Levy outlined various options for Bergstein. The FreeStyle Libre would require Bergstein to scan the sensor to get a reading, which wasn’t realistic during a race. Both Medtronic’s and Dexcom’s CGMs would sound an alert any time his glucose started rising or falling—a key feature for Bergstein. But at the time, Medtronic’s devices all contained a built-in insulin pump, which he didn’t need. (Since then, Medtronic has released the Guardian Connect, a stand-alone CGM that sends glucose data to a smartphone.) So Bergstein zeroed in on the stand-alone Dexcom G6 system.
“It has several clear advantages,” says Levy. “It requires no finger sticks, which would make it much easier for Lance to use; it has a revamped sensor, which would make it much easier for him to insert; and it automatically transmits readings to the CGM receiver every five minutes, so all he’d have to do was take a quick look to make sure his glucose levels weren’t getting too high or too low.”
Both Levy and Bergstein decided the Dexcom G6 made the most sense. “After each race, we sat down and analyzed the sensor data to figure out what Lance needed to do before and during the [next] event to ensure his glucose remained stable,” says Levy.
His new CGM has been invaluable in allowing him to participate in 24-hour races. During an event, he has a live feed of his blood glucose in two places in the car. When he sees his glucose beginning to drop, he sips juice (two straws feed into his helmet, one carrying water and the other juice) to make sure it rises again. “This way, I prevent a low from happening at 200 miles per hour,” he says.
The benefits of his CGM extend beyond racing.

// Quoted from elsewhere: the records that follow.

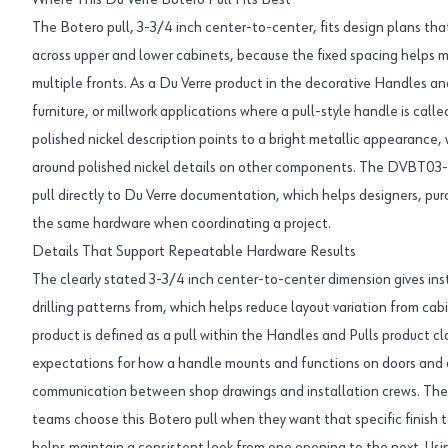
Where This Du Verre Botero Pull Fits Best
The Botero pull, 3-3/4 inch center-to-center, fits design plans tha
across upper and lower cabinets, because the fixed spacing helps m
multiple fronts. As a Du Verre product in the decorative Handles and
furniture, or millwork applications where a pull-style handle is call
polished nickel description points to a bright metallic appearance, 
around polished nickel details on other components. The DVBT03-
pull directly to Du Verre documentation, which helps designers, purc
the same hardware when coordinating a project.
Details That Support Repeatable Hardware Results
The clearly stated 3-3/4 inch center-to-center dimension gives inst
drilling patterns from, which helps reduce layout variation from cab
product is defined as a pull within the Handles and Pulls product cl
expectations for how a handle mounts and functions on doors and d
communication between shop drawings and installation crews. The po
teams choose this Botero pull when they want that specific finish 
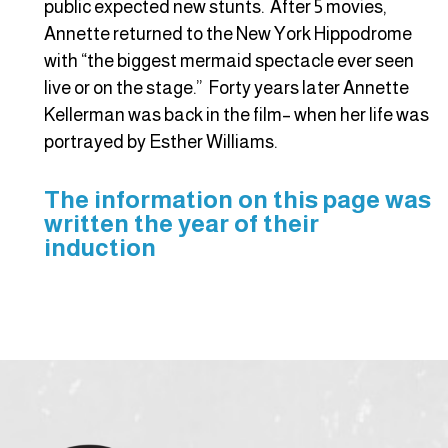
public expected new stunts. After 5 movies,
Annette returned to the New York Hippodrome
with “the biggest mermaid spectacle ever seen
live or on the stage.” Forty years later Annette
Kellerman was back in the film– when her life was
portrayed by Esther Williams.
The information on this page was
written the year of their
induction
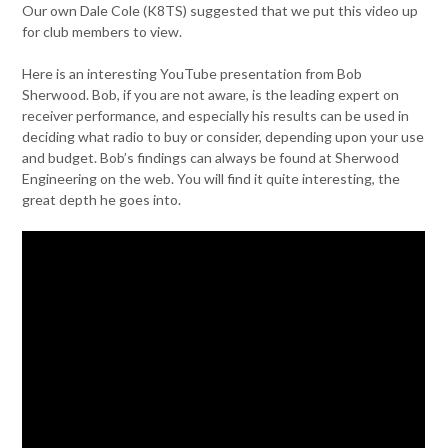
Our own Dale Cole (K8TS) suggested that we put this video up
for club members to view.
Here is an interesting YouTube presentation from Bob
Sherwood. Bob, if you are not aware, is the leading expert on
receiver performance, and especially his results can be used in
deciding what radio to buy or consider, depending upon your use
and budget. Bob’s findings can always be found at Sherwood
Engineering on the web. You will find it quite interesting, the
great depth he goes into.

Since Bergstein doesn’t have to deal with finger sticks, and because the sensor has a one-button applicator that makes insertion less painful, he is more willing to use it on a consistent basis.
As a result, his A1C has dropped by almost a full point since he began using it last May. “He has been able to monitor himself so much more carefully,” says Levy.
Now that his numbers are constantly in front of him and he’s regularly reviewing the data for trends, Bergstein finds it easier to pay attention and keep his blood glucose levels in his goal range. “It allows me to see not only live data, but historical data, which helps me figure out dosing for different foods,” he says. “For example, if I have a slice of pizza, I can see how it impacts my blood sugar over the next few hours so that in the future I can better time when I need to take my insulin.”
It’s also enabled him to exercise more strenuously at the gym and improve his overall physical fitness. “Every morning, when I’m on the treadmill at 5:45 a.m. completely blurry-eyed, I can keep tabs on my glucose and, as soon as it starts to drop, sip some juice to keep it stable,” Bergstein says. “But I’ve also learned that when I lift weights, my glucose levels rise slightly, so I’ve been able to tweak my insulin dose on those days when I do strength training.”
Levy sees the value of CGMs continuing to grow. “Over the last several years, new models have come out, which are even more accurate and much easier to insert,” she says. With the Senseonics Eversense implantable CGM, for example, “users don’t have to worry about changing it for three months. In my experience, virtually all of my patients who have type 1 diabetes benefit from wearing a CGM.”